I love your turn to thinking about how popular culture narratives can be used to address inequality. I think what is implied there is that popular culture narratives can also be marshalled to enhance inequality. That’s troubling to think about, but also essential. As we were getting ready to start this conversation, one question you suggested we might explore was, “What does an “ethical” participatory politics look like? Is there such a thing?” I love the way your question orients us as scholars, critics, and fans. It calls us to think carefully about when participatory politics and intersections between fandom and political action are ethical, emancipatory, and progressive, and even more importantly, in what ways. Not all participatory politics (or fannish politics, fan activism, or fan-based citizenship) will be praiseworthy just because they it sit at the intersection of fandom and politics.
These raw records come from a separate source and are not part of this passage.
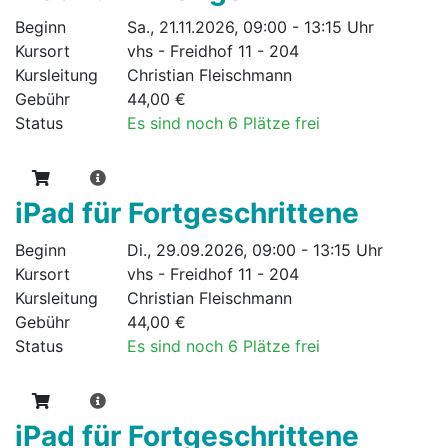
Beginn
Sa., 21.11.2026, 09:00 - 13:15 Uhr
Kursort
vhs - Freidhof 11 - 204
Kursleitung
Christian Fleischmann
Gebühr
44,00 €
Status
Es sind noch 6 Plätze frei
iPad für Fortgeschrittene
Beginn
Di., 29.09.2026, 09:00 - 13:15 Uhr
Kursort
vhs - Freidhof 11 - 204
Kursleitung
Christian Fleischmann
Gebühr
44,00 €
Status
Es sind noch 6 Plätze frei
iPad für Fortgeschrittene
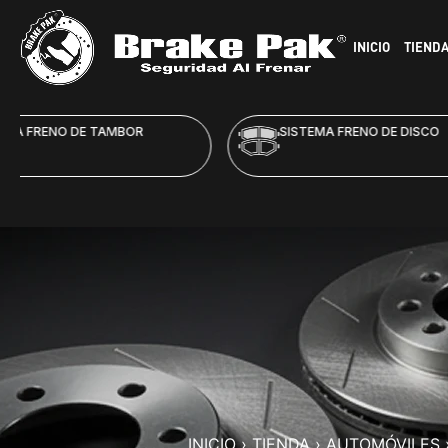
INICIO
TIEND
SISTEMA FRENO DE DISCO
HID
INICIO
›
TIENDA
›
AUTOMÓVILES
Dan Brower and Rob Asen I think model this kind of orientation really nicely in their book on public modalities. They say, “The critical character of this project does not arise from an inherent quality of a modality per se, since processes of public engagement may advance praiseworthy or censurable ends. Rather the critical character of public modalities arises from the intervention and judgment of the scholar, who discerns the values implicated in particular engagements and judges their progressive or regressive qualities” (p. 21).
Some cases of fandom intersecting with politics might be successful, some might be emancipatory, and some might ethical. I think part of what we, as scholars, can do is work through those complexities. In other words, our work isn’t done when we name something a case of participatory politics or fan-based citizenship or other intersection of participatory politics. Indeed, that is just the beginning of our work as scholars.
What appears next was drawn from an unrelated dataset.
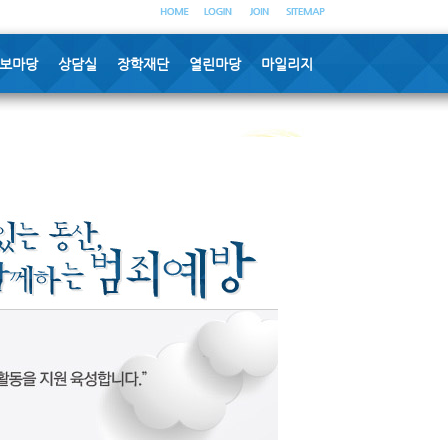
보마당
상담실
장학재단
열린마당
마일리지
I feel like that’s a perfect point to wrap up this discussion, which has been such a pleasure. You so eloquently remind scholars that it’s possible to be rigorous yet not impartial, cautious yet hopeful. And importantly, we can use our own passions and interests to explore the crossroads of fandom and politics while retaining a critical lens.
And though it’s so necessary to leave room for conversations about how participatory politics may, too, reproduce structures of inequality, require more self-reflexivity, and play out in unethical ways, I’m still an optimist. I’d be lying if I said I didn’t feel the weight of what’s happening on the national stage in my everyday lived experiences in a way I never have before; the state of civil discourse (or lack thereof) takes a mental and physical toll. But even--especially--when I leave my academic hat at the door, I’m confident in saying that we, as fans and activists (and fan activists!), can use the texts we love to change the world. Because if what we love can help us imagine a better future, we can use the language of fandom to make it a reality.
What a beautiful sentiment to end on: exciting and invigorating. Thanks so much for the conversation. This was great! I’m walking away with lots of ideas to chew on and new books to add to my shelf. I’m excited to continue our conversation with folks online through the comments or on Twitter. =)
Ashley Hinck is Assistant Professor, Communication Department, Xavier University
Liana Gamber-Thompson is Digital Project and Operations Manager at EdSurge.